In a free society, there will always be some who have more influence on elections than others. Garry Trudeau’s “Doonesbury” comic strip frequently attacks George W. Bush and Steve Forbes. It appears in over 600 newspapers nationwide. The impact of those strips on campaigns must be in the neighborhood of hundreds‐​of‐​thousands if not millions of dollars. The same is true for Rush Limbaugh’s radio show and, for that matter, Robert Novak’s nationally ubiquitous commentary in print and on the air. They play an important role in an open, vigorous democracy. But do they have First Amendment rights the rest of us don’t have merely by virtue of their involvement in the media? One would hope not.

Novak equates money, not with information, but with corruption. In fact, corruption is the raison d’etre of campaign finance reform for groups ranging from Common Cause to the League of Women Voters. Yet, strangely, fingers are never pointed. Just who are these “corrupt” congressmen (other than the constantly self‐​flagellating McCain) whose abuse of the system requires us to give up our First Amendment rights? Silence. Besides, with a 98 percent reelection rate (as was the case in the House of Representatives in 1998), who needs to be corrupt? The system is so rigged in favor of incumbents that it’s absurd to suggest that $5,000 PAC contributions are going to make any congressman stand up and salute. Since money for advertising has declining marginal benefits, the real advantages incumbents have are found in all the free publicity, the name recognition, the franking privilege and large staffs devoted to “constituent services” — the permanent campaign. Even more importantly, the lack of resources available to their challengers that result from the $1,000 contribution limit reduces both the quality and effectiveness of those challengers.

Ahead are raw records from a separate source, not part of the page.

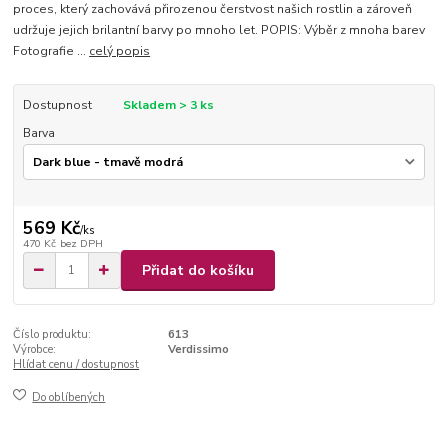
proces, který zachovává přirozenou čerstvost našich rostlin a zároveň
udržuje jejich brilantní barvy po mnoho let. POPIS: Výběr z mnoha barev
Fotografie ...
celý popis
Dostupnost
Skladem > 3 ks
Barva
569 Kč
/
ks
470 Kč
bez DPH
Přidat do košíku
Číslo produktu:
613
Výrobce:
Verdissimo
Hlídat cenu / dostupnost
Do oblíbených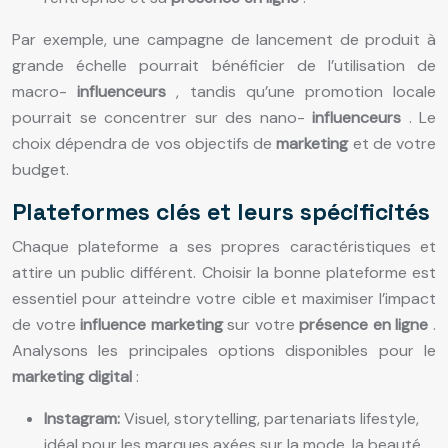
Par exemple, une campagne de lancement de produit à
grande échelle pourrait bénéficier de l’utilisation de
macro-
influenceurs
, tandis qu’une promotion locale
pourrait se concentrer sur des nano-
influenceurs
. Le
choix dépendra de vos objectifs de
marketing
et de votre
budget.
Plateformes clés et leurs spécificités
Chaque plateforme a ses propres caractéristiques et
attire un public différent. Choisir la bonne plateforme est
essentiel pour atteindre votre cible et maximiser l’impact
de votre
influence marketing
sur votre
présence en ligne
.
Analysons les principales options disponibles pour le
marketing digital
:
Instagram:
Visuel, storytelling, partenariats lifestyle,
idéal pour les marques axées sur la mode, la beauté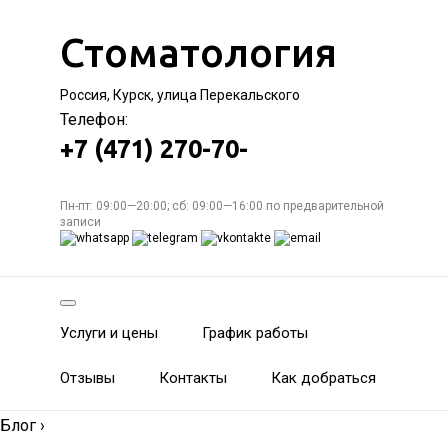
Стоматология
Россия, Курск, улица Перекальского
Телефон:
+7 (471) 270-70-
Пн-пт: 09:00—20:00; сб: 09:00—16:00 по предварительной
записи
Услуги и цены
График работы
Отзывы
Контакты
Как добраться
Блог
›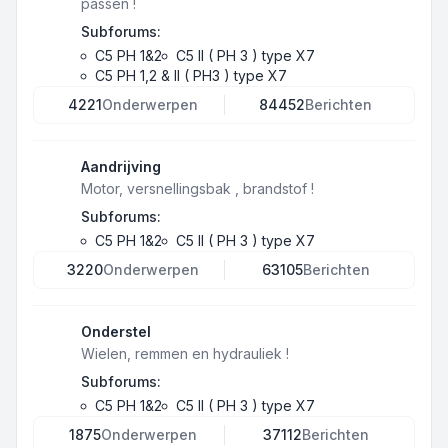
passen !
Subforums:
C5 PH 1&2
C5 II ( PH 3 ) type X7
C5 PH 1,2 & II ( PH3 ) type X7
4221
Onderwerpen
84452
Berichten
Aandrijving
Motor, versnellingsbak , brandstof !
Subforums:
C5 PH 1&2
C5 II ( PH 3 ) type X7
3220
Onderwerpen
63105
Berichten
Onderstel
Wielen, remmen en hydrauliek !
Subforums:
C5 PH 1&2
C5 II ( PH 3 ) type X7
1875
Onderwerpen
37112
Berichten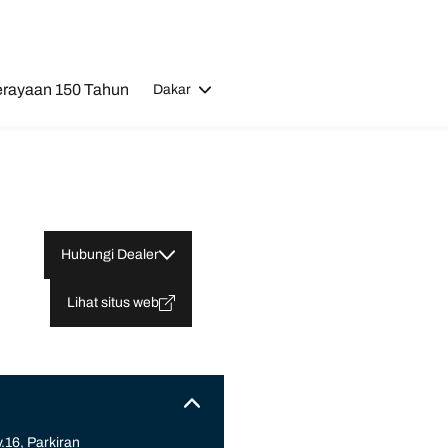
rayaan 150 Tahun
Dakar
Hubungi Dealer
Lihat situs web
.16, Parkiran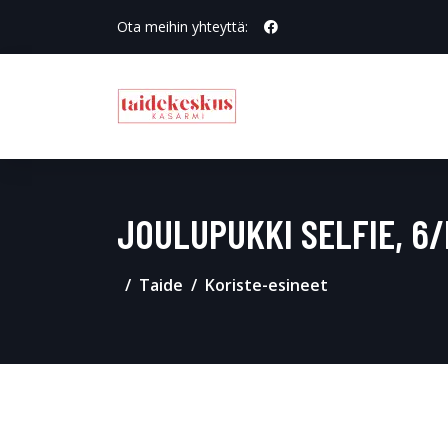
Ota meihin yhteyttä:
JOULUPUKKI SELFIE, 6/
Taide
Koriste-esineet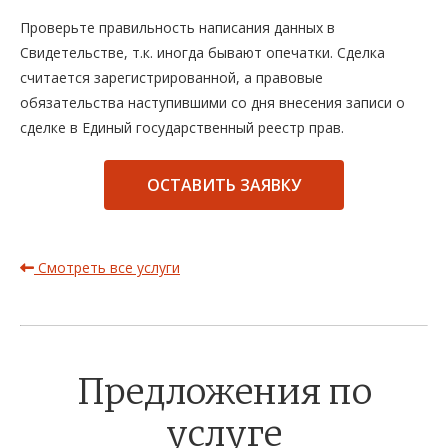
Проверьте правильность написания данных в
Свидетельстве, т.к. иногда бывают опечатки. Сделка
считается зарегистрированной, а правовые
обязательства наступившими со дня внесения записи о
сделке в Единый государственный реестр прав.
ОСТАВИТЬ ЗАЯВКУ
Смотреть все услуги
Предложения по
услуге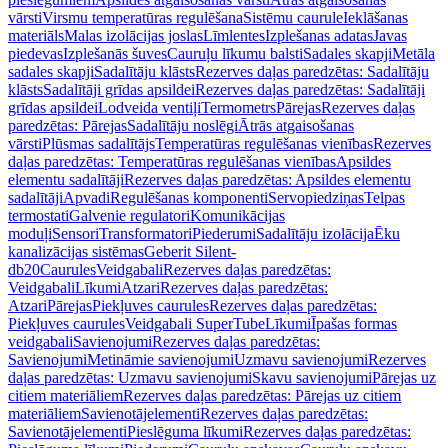
vārsti
Virsmu temperatūras regulēšana
Sistēmu caurule
Ieklāšanas
materiāls
Malas izolācijas joslas
Līmlentes
Izplešanas adatas
Javas
piedevas
Izplešanās šuves
Cauruļu līkumu balsti
Sadales skapji
Metāla
sadales skapji
Sadalītāju klāsts
Rezerves daļas paredzētas: Sadalītāju
klāsts
Sadalītāji grīdas apsildei
Rezerves daļas paredzētas: Sadalītāji
grīdas apsildei
Lodveida ventiļi
Termometrs
Pārejas
Rezerves daļas
paredzētas: Pārejas
Sadalītāju noslēgi
Ātrās atgaisošanas
vārsti
Plūsmas sadalītājs
Temperatūras regulēšanas vienības
Rezerves
daļas paredzētas: Temperatūras regulēšanas vienības
Apsildes
elementu sadalītāji
Rezerves daļas paredzētas: Apsildes elementu
sadalītāji
Apvadi
Regulēšanas komponenti
Servopiedziņas
Telpas
termostati
Galvenie regulatori
Komunikācijas
moduļi
Sensori
Transformatori
Piederumi
Sadalītāju izolācija
Ēku
kanalizācijas sistēmas
Geberit Silent-
db20
Caurules
Veidgabali
Rezerves daļas paredzētas:
Veidgabali
Līkumi
Atzari
Rezerves daļas paredzētas:
Atzari
Pārejas
Piekļuves caurules
Rezerves daļas paredzētas:
Piekļuves caurules
Veidgabali SuperTube
Līkumi
Īpašas formas
veidgabali
Savienojumi
Rezerves daļas paredzētas:
Savienojumi
Metināmie savienojumi
Uzmavu savienojumi
Rezerves
daļas paredzētas: Uzmavu savienojumi
Skavu savienojumi
Pārejas uz
citiem materiāliem
Rezerves daļas paredzētas: Pārejas uz citiem
materiāliem
Savienotājelementi
Rezerves daļas paredzētas:
Savienotājelementi
Pieslēguma līkumi
Rezerves daļas paredzētas: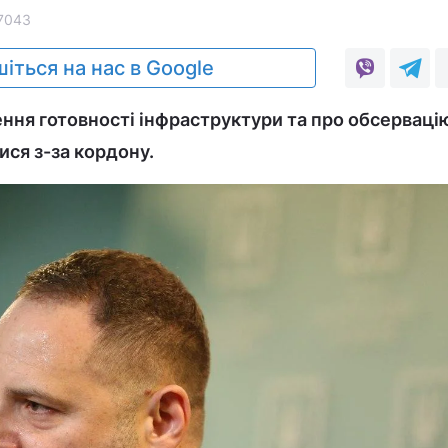
7043
іться на нас в Google
ння готовності інфраструктури та про обсерваці
лися з-за кордону.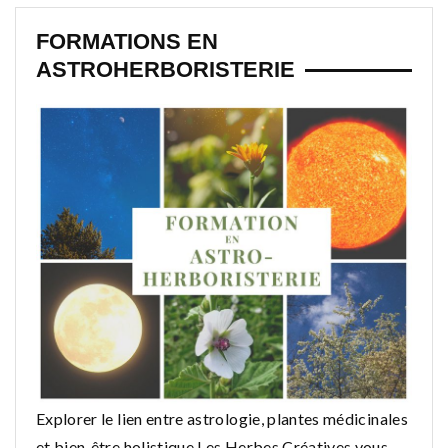
FORMATIONS EN
ASTROHERBORISTERIE
Explorer le lien entre astrologie, plantes médicinales
et bien‑être holistique Les Herbes Créatives vous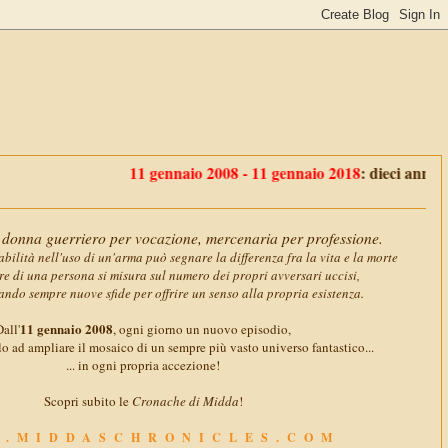
11 gennaio 2008 - 11 gennaio 2018
: dieci anni con
Midda'
donna guerriero per vocazione, mercenaria per professione.
abilità nell'uso di un'arma può segnare la differenza fra la vita e la morte
ore di una persona si misura sul numero dei propri avversari uccisi,
ando sempre nuove sfide per offrire un senso alla propria esistenza.
11 gennaio 2008
all'
, ogni giorno un nuovo episodio,
o ad ampliare il mosaico di un sempre più vasto universo fantastico...
... in ogni propria accezione!
Scopri subito le
Cronache di Midda
!
.MIDDASCHRONICLES.COM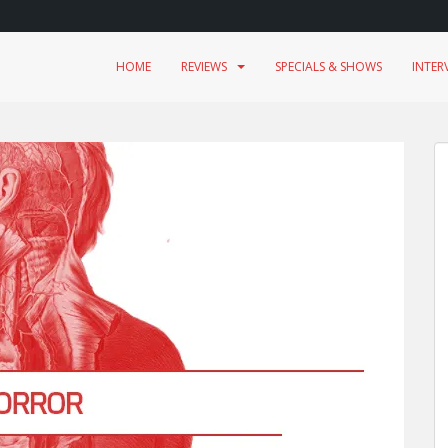
HOME
REVIEWS
SPECIALS & SHOWS
INTER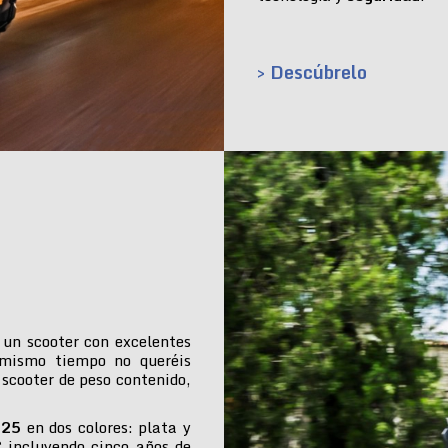
> Descúbrelo
 un scooter con excelentes
 mismo tiempo no queréis
 scooter de peso contenido,
025
en dos colores: plata y
€ incluyendo cinco años de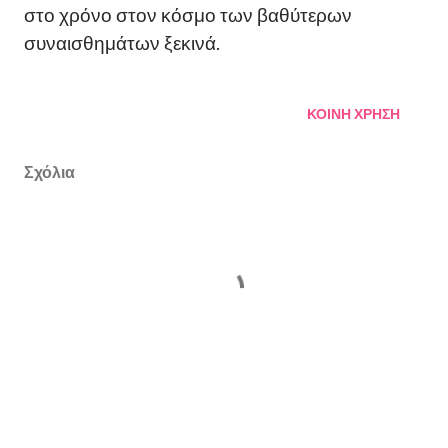
στο χρόνο στον κόσμο των βαθύτερων
συναισθημάτων ξεκινά.
ΚΟΙΝΉ ΧΡΉΣΗ
Σχόλια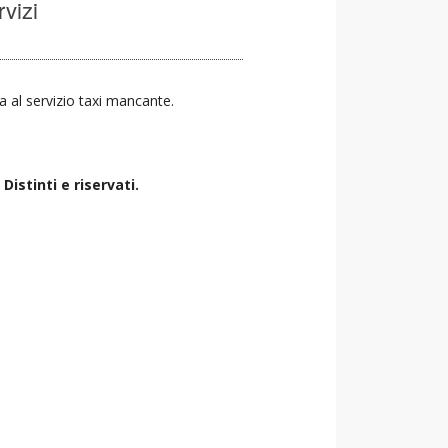
rvizi
va al servizio taxi mancante.
istinti e riservati.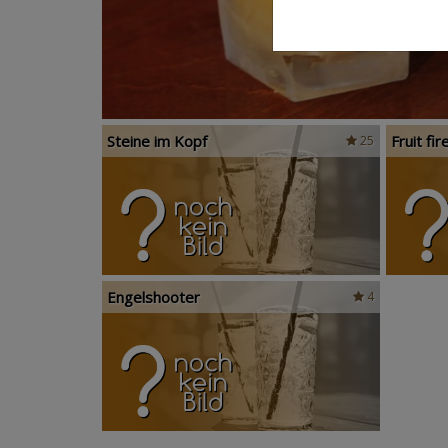
Steine im Kopf
Fruit fir
25
Engelshooter
4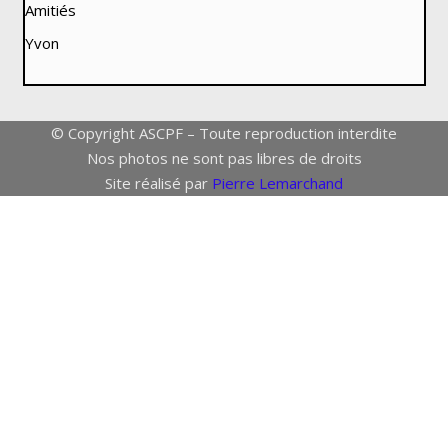
Amitiés
Yvon
© Copyright ASCPF – Toute reproduction interdite
Nos photos ne sont pas libres de droits
Site réalisé par
Pierre Lemarchand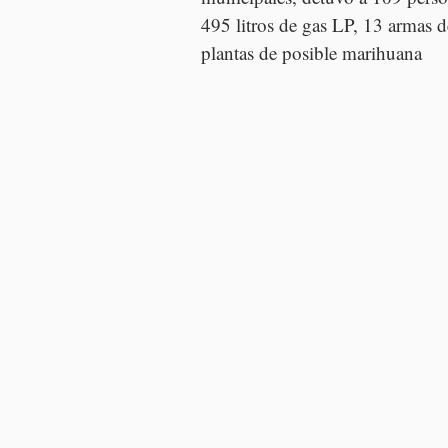
495 litros de gas LP, 13 armas d
plantas de posible marihuana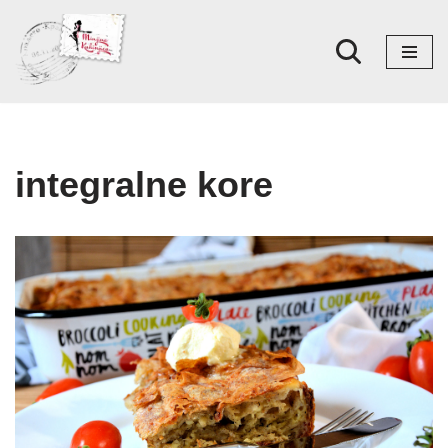
Skoči
na
sadržaj
integralne kore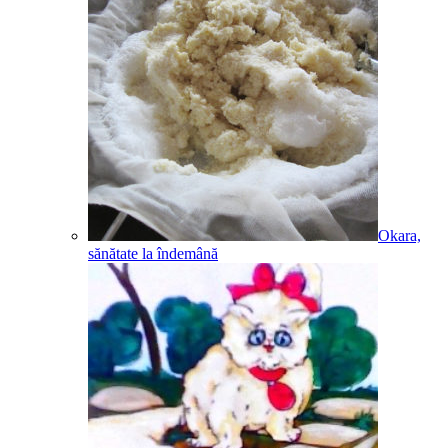
Okara,
sănătate la îndemână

Novak wrings his hands over the fact that “the lobbyists are intimately and inextricably involved in the campaign finance issue.” He warns that “this process is not a good thing.” Maybe not, but it’s an inevitable thing, given an $1.8 trillion federal budget. Bob Novak should follow the advice found elsewhere in his book. The proper way to get rid of the army of lobbyists in Washington is by ending corporate welfare, junking the IRS code in favor of a flat tax, and returning to constitutional first principles. Indeed, if the government limited its activities to those within the powers granted in Article I, Sec. 8 of the Constitution, campaigns would be of significantly less interest to lobbyists.

The bottom line with campaign finance reform is that the “reformers” want elections to be the private preserve of the political class. The thing that the political class fears most is a well‐​funded challenger. Indeed, those who would shake up the status quo would benefit most by removing contribution limits. Gene McCarthy shook things up in 1968 with the help of six‐​figure contributions from Stewart Mott and other wealthy liberal opponents of the Vietnam War. Had the 1974 amendments to the Federal Election Campaign Act been in effect then, McCarthy says, there’s no way he could have waged a campaign. As McCarthy puts it, the Founders pledged their “lives, fortunes, and sacred honor” to the Revolution. They didn’t say “lives and fortunes up to $1,000.”

The Supreme Court got it partly right in Buckley in striking down spending limits: “The First Amendment denies government the power to determine that spending to promote one’s political views is wasteful, excessive, or unwise. In the free society ordained by our Constitution it is not the government, but the people — individually as citizens and candidates and collectively as associations and political committees — who must retain control over the quantity and range of debate on public issues in a political campaign.” But the Court was wrong in upholding contribution limits, as though they are somehow unrelated to campaign spending. To make campaigns more competitive and thereby attract more and better candidates for Congress, we need fewer campaign finance laws, not more.